The following topics are outside the scope of this document: electronic health record (EHR) adoption, accreditation requirements for health information technology criteria, EHR certification, EHR human factors science, establishing health information exchanges and interoperability requirements, submission of mandatory quality reporting criteria, hand-off communication requirements, perioperative team communications, requirements to complete data analytics, and patient access to personal health information.

Evidence Review

A medical librarian conducted a systematic search of the databases MEDLINE®, CINAHL®, and the Cochrane Database of Systematic Reviews. The librarian also conducted a non-systematic search of the Scopus® database. Results were limited to literature published in English from January 2011 to June 2015. During the development of the guideline, the lead author requested additional articles that either did not fit the original search criteria or were discovered during the evidence appraisal process, and the lead author and the medical librarian identified relevant guidelines from government agencies and standards-setting bodies. At the time of the initial search, the librarian established weekly alerts on the search topics and until October 2015, presented relevant alert results to the lead author.

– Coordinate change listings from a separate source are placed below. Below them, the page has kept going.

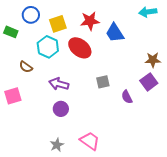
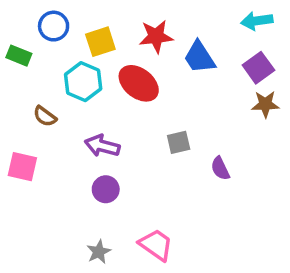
purple square: (149, 82) -> (258, 68), moved
pink square: (13, 96) -> (22, 167), turned 30

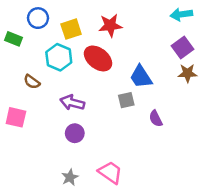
blue trapezoid: (199, 57) -> (141, 77), moved

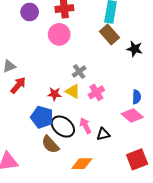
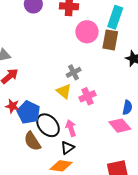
pink circle: (59, 34) -> (87, 32), moved
brown rectangle: (109, 34) -> (110, 40), turned 42
red star: (54, 94) -> (12, 106), moved
black triangle: (103, 134) -> (67, 148), moved, turned -32

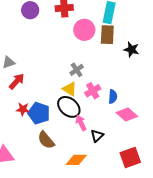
blue semicircle: (127, 108) -> (113, 97), moved
black ellipse: (48, 125) -> (69, 107), moved
black triangle: (67, 148) -> (97, 136), moved

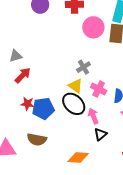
pink cross: (93, 91) -> (99, 89), turned -35
blue pentagon: (39, 113) -> (43, 109), turned -30
pink arrow: (81, 123) -> (93, 116), moved
brown semicircle: (46, 140) -> (37, 139), moved, turned -42

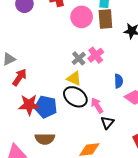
pink cross: (99, 89) -> (96, 55), moved, turned 35
red star: (27, 104) -> (29, 105), size x1.5
blue pentagon: (43, 109) -> (46, 107), turned 30

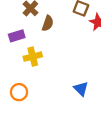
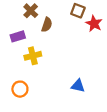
blue triangle: (81, 89) -> (78, 86), turned -32

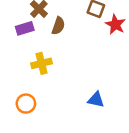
purple rectangle: (18, 36) -> (25, 28), moved

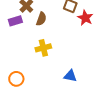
yellow cross: (41, 63) -> (43, 48), moved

Search terms included the subject headings and keywords medical informatics, nursing informatics, documentation, information management, medical records, electronic health records, computerized patient records, information storage and retrieval, forms and records control, computer-assisted decision making, operating room information systems, hospital information systems, health information exchange, clinical decision support systems, interoperability, systems integration, data mining, and informed consent. The concepts of standardized terminologies were included with a broad subject-heading controlled vocabulary as well as individual headings and keywords for relevant standardized terminologies. Subject headings and keywords related to government regulations included government regulation, meaningful use, Health Insurance Portability and Accountability Act, HIPAA, Health Information Technology for Economic and Clinical Health, American Recovery and Reinvestment Act, Affordable Care Act, and Medicare and Medicaid Electronic Health Care Record. The keywords big data, electronic signature, charting by exception, variance charting, electronic medical record, EHR, Health Level Seven International, HL7, and EMR also were included in the search, as were terms related to the concepts of data collection, retention, storage, and governance.

Articles identified by the search were provided to the lead author and an evidence appraiser. Excluded were non-peer-reviewed publications and evidence from other disciplines when evidence from the perioperative setting was available (Figure 1). The lead author and the evidence appraiser reviewed and critically appraised each article using the AORN Research or Non-Research Evidence Appraisal Tools as appropriate. The literature was independently evaluated and appraised according to the strength and quality of the evidence. Each article was then assigned an appraisal score. The appraisal score is noted in brackets after each reference, as applicable.

Figure 1
Flow Diagram of Literature Search Results

Flow Diagram of Literature Search Results

Adapted from Moher D, Liberati A, Tetzlaff J, Atman DG; The PRISMA Group. Preferred reporting items for systematic reviews and meta-analyses: the PRISMA statement. PLoS Med. 2009;6(6):e1000097.

Each recommendation rating is based on a synthesis of the collective evidence, a benefit-harm assessment, and consideration of resource use. The strength of the recommendation was determined using the AORN Evidence Rating Model and the quality and consistency of the evidence supporting a recommendation. The recommendation strength rating is noted in brackets after each recommendation.

Note: The evidence summary table is available at

Editor’s note: MEDLINE is a registered trademark of the US National Library of Medicine, Bethesda, MD. CINAHL, Cumulative Index to Nursing and Allied Health Literature, is a registered trademark of EBSCO Industries, Birmingham, AL. Scopus is a registered trademark of Elsevier B.V., Amsterdam, The Netherlands.